History: The Cathedral of Saint Paul
This the fourth building to bear that name, the Cathedral of Saint Paul was the dream of Archbishop John Ireland, who secured the site in 1904. The Archdiocese was growing and Ireland saw the need for a "great Cathedral" to replace the third Cathedral, which was 46 years old at the time and too small for the growing congregation. One of the finest examples of Beaux Arts architecture, the Cathedral was designed by E. L. Masqueray.
The cornerstone was laid on June 2, 1907. The first liturgy was held on Palm Sunday, March 28, 1915. Work continued on the interior for decades. On October 14, 1958, it was consecrated by Archbishop William O. Brady, securing its place among the premier houses of worship in the United States. It was placed on the National Register of Historical Buildings in 1974.
The Cathedral dominates the Saint Paul skyline and is situated on the highest point in downtown Saint Paul, Minnesota. The waves of immigrants that flooded into Minnesota in the late 19th and early 20th centuries fueled the diversity that the archdiocese still enjoys. The Cathedral of Saint Paul has always been an open and welcoming community of faith. The Shrine of the Nations is a testament to the important roles that immigrant communities have played in the history of the Cathedral. These shrines surrounding the sanctuary honor saints who were important to the many different ethnic communities that helped to build the Cathedral that we see today.
The Cathedral of Saint Paul has been made by many hands, from the initial sketches made by Masqueray, to the immigrants who contributed to the construction, to the artisans and designers who have carried on the task of embellishing the church during the last 85 years. It is truly a fitting testimony to God and a sacred place where all people can appreciate its magnificence and worship with uplifted hearts. Click here to watch a brief video of the history of this breath-taking house of prayer.
1680 French missionary Father Louis Hennepin is abduced by Native Americans and uses this providential "opportunity" To be the first to preach the Gospel of Jesus Christ in Minnesota.
1839 Bishop Mathias Loras, seminary classmate of Saint John Vianney, celebrates the first Mass in the region
1840 Father Lucien Galtier arrives in the frontier settlement of “Pig’s Eye” to establish a permanent Christian community in the upper Mississippi River valley.
1841 Father Galtier oversees the construction of a primitive log chapel dedicated to the great missionary Apostle Paul and succeeds in having the settlement renamed Saint Paul, later designated as the state’s capital city.
1850 Blessed Pope Pius IX creates the Diocese of Saint Paul appointing Bishop Joseph Cretin, friend of Saint Peter Chanel, as its first bishop.

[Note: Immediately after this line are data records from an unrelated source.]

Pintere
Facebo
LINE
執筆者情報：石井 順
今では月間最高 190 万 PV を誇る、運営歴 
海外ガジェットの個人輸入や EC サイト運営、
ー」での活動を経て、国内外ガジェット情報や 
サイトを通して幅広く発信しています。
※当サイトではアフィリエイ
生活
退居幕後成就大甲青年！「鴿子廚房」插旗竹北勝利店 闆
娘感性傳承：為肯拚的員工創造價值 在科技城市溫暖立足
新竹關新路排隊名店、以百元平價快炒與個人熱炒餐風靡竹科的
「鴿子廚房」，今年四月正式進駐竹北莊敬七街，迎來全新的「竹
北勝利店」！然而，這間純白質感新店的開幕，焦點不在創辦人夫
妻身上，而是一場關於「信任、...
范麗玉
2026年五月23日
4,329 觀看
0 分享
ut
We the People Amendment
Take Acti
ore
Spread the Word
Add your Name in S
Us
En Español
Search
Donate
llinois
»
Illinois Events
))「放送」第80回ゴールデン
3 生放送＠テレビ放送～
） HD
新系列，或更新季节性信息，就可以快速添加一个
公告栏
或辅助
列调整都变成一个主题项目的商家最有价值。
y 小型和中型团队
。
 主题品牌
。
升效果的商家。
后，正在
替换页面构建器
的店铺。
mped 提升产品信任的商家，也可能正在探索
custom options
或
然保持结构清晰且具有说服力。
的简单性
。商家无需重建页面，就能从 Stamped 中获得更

1907 The cornerstone of the current Cathedral of Saint Paul is blessed by Archbishop John Ireland, beginning the process of building one of the largest cathedrals and greatest monuments of Beaux-Arts architecture in the United States.
1915 The first Mass in the fourth Cathedral of Saint Paul is celebrated by Archbishop John Ireland on March 28, Palm Sunday.

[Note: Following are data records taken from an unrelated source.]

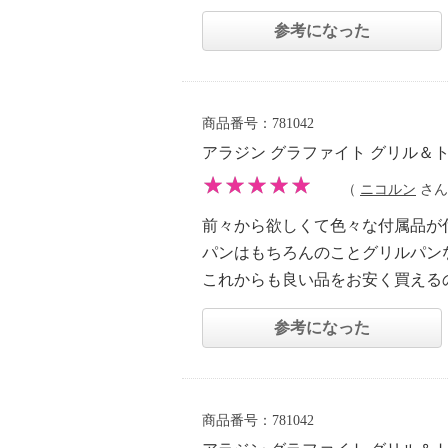
参考になった
商品番号：781042
アラジン グラファイト グリル＆
（
ニコルン
さん 
前々から欲しくて色々な付属品が
パンはもちろんのことグリルパン
これからも良い品をお安く買える
参考になった
商品番号：781042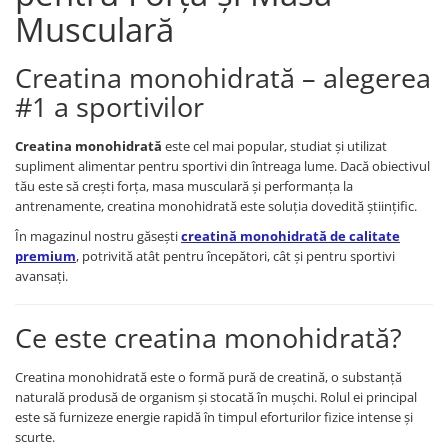
Musculară
Supliment Vitamina D3
Supliment Vitamina E
Creatina monohidrată – alegerea
Supliment Zinc
#1 a sportivilor
Tincturi si Gemoderivate
Tuse gat si respiratie
Creatina monohidrată
este cel mai popular, studiat și utilizat
supliment alimentar pentru sportivi din întreaga lume. Dacă obiectivul
Vitamine si minerale
tău este să crești forța, masa musculară și performanța la
antrenamente, creatina monohidrată este soluția dovedită științific.
În magazinul nostru găsești
creatină monohidrată de calitate
premium
, potrivită atât pentru începători, cât și pentru sportivi
avansați.
Ce este creatina monohidrată?
Creatina monohidrată este o formă pură de creatină, o substanță
naturală produsă de organism și stocată în mușchi. Rolul ei principal
este să furnizeze energie rapidă în timpul eforturilor fizice intense și
scurte.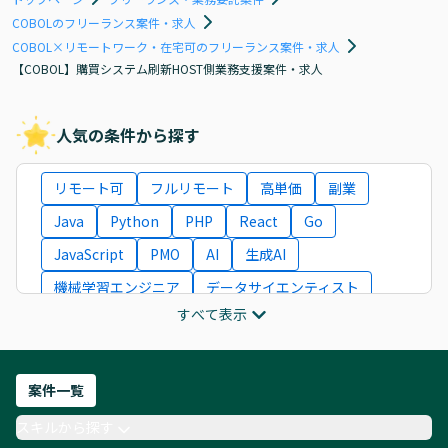
COBOLのフリーランス案件・求人
COBOL×リモートワーク・在宅可のフリーランス案件・求人
【COBOL】購買システム刷新HOST側業務支援案件・求人
人気の条件から探す
リモート可
フルリモート
高単価
副業
Java
Python
PHP
React
Go
JavaScript
PMO
AI
生成AI
機械学習エンジニア
データサイエンティスト
すべて表示
インフラエンジニア
ITコンサルタント
フロントエンドエンジニア
ネットワークエンジニア
Webディレクター
案件一覧
AIエンジニア
Webデザイナー
スキルから探す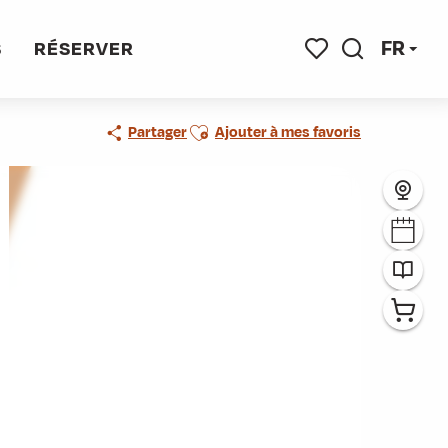
FR
S
RÉSERVER
Recherche
Voir les favoris
Ajouter aux favoris
Partager
Ajouter à mes favoris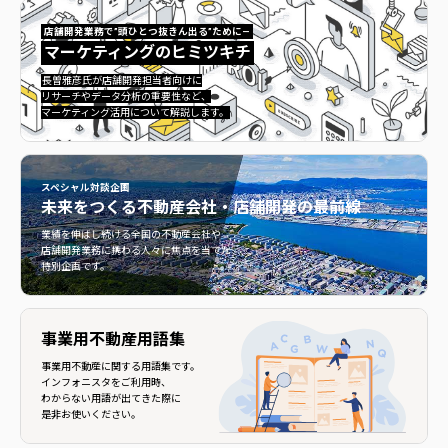
店舗開発業務で”頭ひとつ抜きん出る”ために—
マーケティングのヒミツキチ
マーケティングのヒミツキチ">
長曽雅彦氏が店舗開発担当者向けに
リサーチやデータ分析の重要性など、
マーケティング活用について解説します。
スペシャル対談企画
未来をつくる
不動産会社・店舗開発の最前線
不動産会社・店舗開発の最前線">
業績を伸ばし続ける全国の不動産会社や
店舗開発業務に携わる人々に焦点を当てた
特別企画です。
事業用不動産用語集
事業用不動産に関する用語集です。
インフォニスタをご利用時、
わからない用語が出てきた際に
是非お使いください。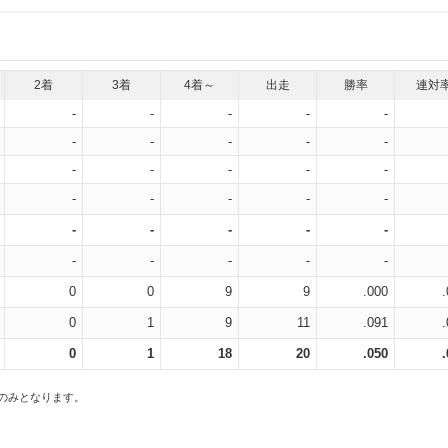
2着
3着
4着～
出走
勝率
連対
-
-
-
-
-
-
-
-
-
-
-
-
-
-
-
-
-
-
-
-
-
-
-
-
-
-
-
-
-
-
0
0
9
9
.000
0
1
9
11
.091
0
1
18
20
.050
スのみとなります。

1936 Eugenio Cardinal Pacelli, later elected Pope Pius XII, visits the Cathedral of Saint Paul.
1958 After more than half a century of construction, Archbishop William Brady solemnly consecrates the great church in a five-hour ceremony.
1974 Cathedral of Saint Paul is added to the National Register of Historic Places.
1984 Joseph Cardinal Ratzinger, later elected Pope Benedict XVI, visits the Cathedral of Saint Paul.
2008 Pope Benedict XVI opens the jubilee “Year of Saint Paul” in honor of the 2,000th anniversary of the birth of the great apostle—the first time someone other than the Lord Jesus or the Blessed Virgin Mary is universally honored by the Church in this way.
2009 The Vatican and the US Conference of Catholic Bishops designates the Cathedral of Saint Paul as the National Shrine of the Apostle Paul, following a request by Archbishop John C. Nienstedt.
2012 The Vatican establishes a “bond of spiritual affinity” between the Basilica of Saint Paul Outside the Walls in Rome and the Cathedral of Saint Paul. This means that we can make a pilgrimage here and enjoy all the spiritual benefits as if we were able to pray at the tomb of the Apostle Paul in Rome. As a sign of this spiritual closeness, the Cathedral receives the gift of a stone taken from the tomb of Saint Paul.